Page images and extracted text

· · ·

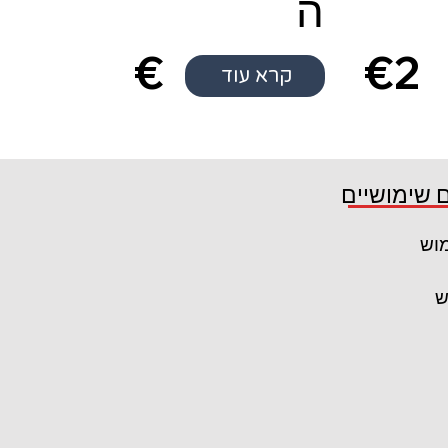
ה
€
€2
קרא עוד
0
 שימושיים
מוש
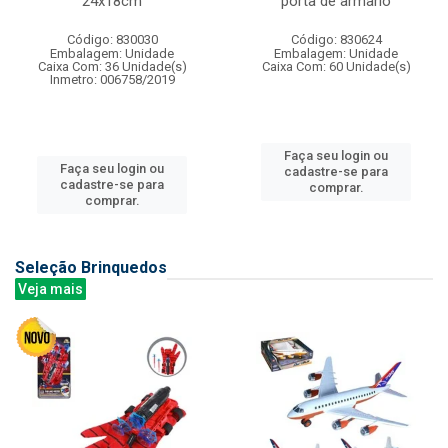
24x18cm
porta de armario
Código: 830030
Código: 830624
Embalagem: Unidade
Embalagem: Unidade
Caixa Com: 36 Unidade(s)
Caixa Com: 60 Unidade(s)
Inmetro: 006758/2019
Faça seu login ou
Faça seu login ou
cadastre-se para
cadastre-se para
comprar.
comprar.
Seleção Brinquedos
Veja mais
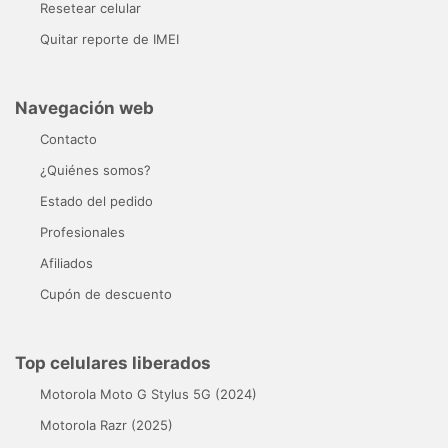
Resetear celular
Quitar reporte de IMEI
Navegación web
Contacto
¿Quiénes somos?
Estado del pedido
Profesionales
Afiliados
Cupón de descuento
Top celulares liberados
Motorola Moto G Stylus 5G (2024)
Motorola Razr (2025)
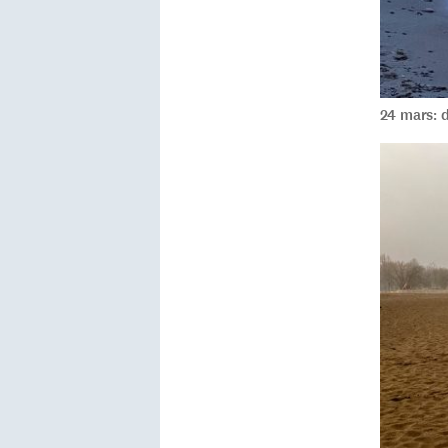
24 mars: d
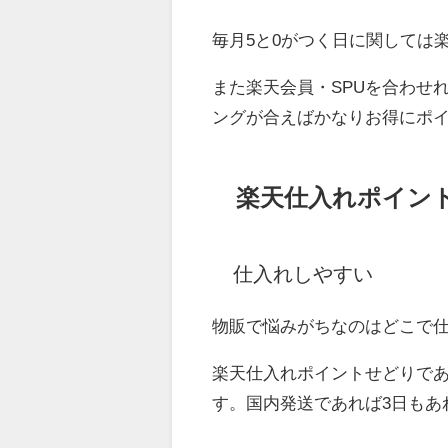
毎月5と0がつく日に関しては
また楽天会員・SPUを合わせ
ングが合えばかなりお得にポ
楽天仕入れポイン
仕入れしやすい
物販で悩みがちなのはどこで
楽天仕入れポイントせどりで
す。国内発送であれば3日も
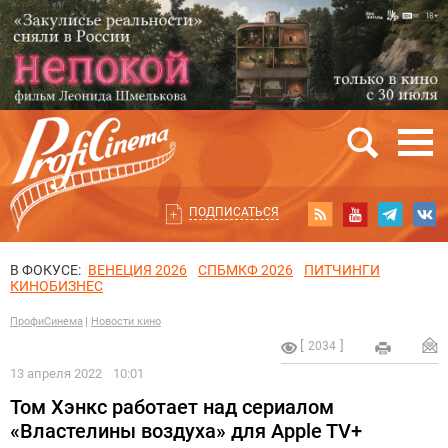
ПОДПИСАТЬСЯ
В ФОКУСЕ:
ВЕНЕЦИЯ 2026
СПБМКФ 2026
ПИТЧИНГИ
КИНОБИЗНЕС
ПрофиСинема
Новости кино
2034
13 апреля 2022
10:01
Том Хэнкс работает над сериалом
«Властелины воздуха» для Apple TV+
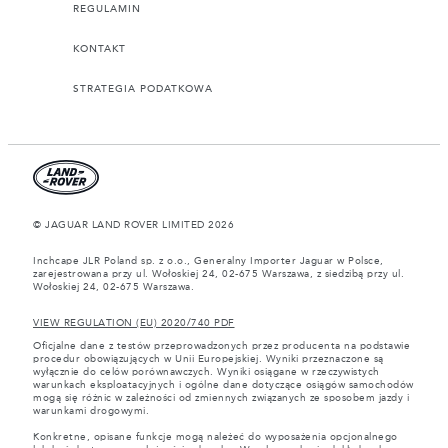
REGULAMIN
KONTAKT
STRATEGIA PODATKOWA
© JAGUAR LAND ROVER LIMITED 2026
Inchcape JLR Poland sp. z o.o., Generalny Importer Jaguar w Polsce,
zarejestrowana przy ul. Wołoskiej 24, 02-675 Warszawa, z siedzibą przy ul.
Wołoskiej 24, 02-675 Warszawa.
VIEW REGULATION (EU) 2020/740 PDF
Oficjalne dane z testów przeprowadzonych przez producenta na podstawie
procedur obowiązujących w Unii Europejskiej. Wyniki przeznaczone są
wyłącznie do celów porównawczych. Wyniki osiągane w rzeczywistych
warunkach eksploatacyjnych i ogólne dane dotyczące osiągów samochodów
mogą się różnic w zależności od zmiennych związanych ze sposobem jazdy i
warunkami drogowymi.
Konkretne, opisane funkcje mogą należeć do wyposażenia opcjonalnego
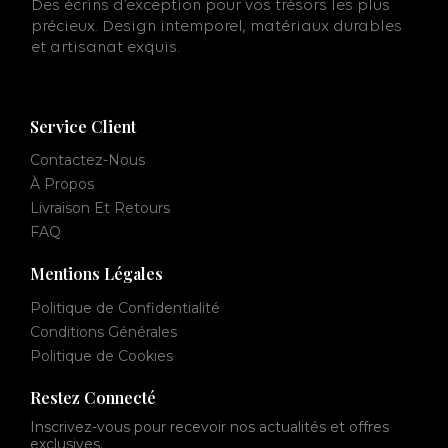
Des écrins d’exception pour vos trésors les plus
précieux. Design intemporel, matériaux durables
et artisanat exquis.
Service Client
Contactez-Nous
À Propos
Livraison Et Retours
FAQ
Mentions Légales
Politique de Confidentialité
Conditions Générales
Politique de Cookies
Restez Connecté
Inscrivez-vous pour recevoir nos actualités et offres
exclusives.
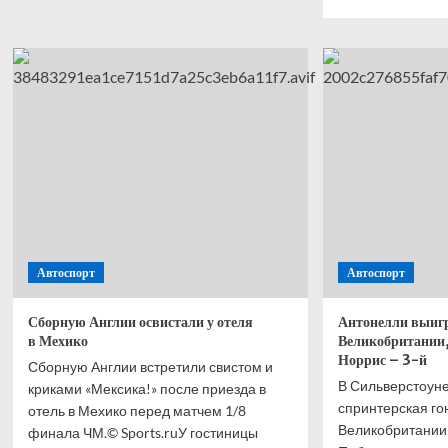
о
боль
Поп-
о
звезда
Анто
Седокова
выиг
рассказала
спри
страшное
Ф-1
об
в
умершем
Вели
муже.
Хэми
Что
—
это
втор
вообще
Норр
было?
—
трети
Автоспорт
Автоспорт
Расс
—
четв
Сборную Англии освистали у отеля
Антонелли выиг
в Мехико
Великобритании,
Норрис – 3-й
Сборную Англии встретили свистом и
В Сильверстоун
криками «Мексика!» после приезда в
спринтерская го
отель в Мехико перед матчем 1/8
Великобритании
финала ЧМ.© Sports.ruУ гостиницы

· · ·

* **What you have to do**
Each line above that carries the string "Wołoskiej" has to be returned.

* **Result of this exercise**
zarejestrowana przy ul. Wołoskiej 24, 02-675 Warszawa, z siedzibą przy ul.
Wołoskiej 24, 02-675 Warszawa.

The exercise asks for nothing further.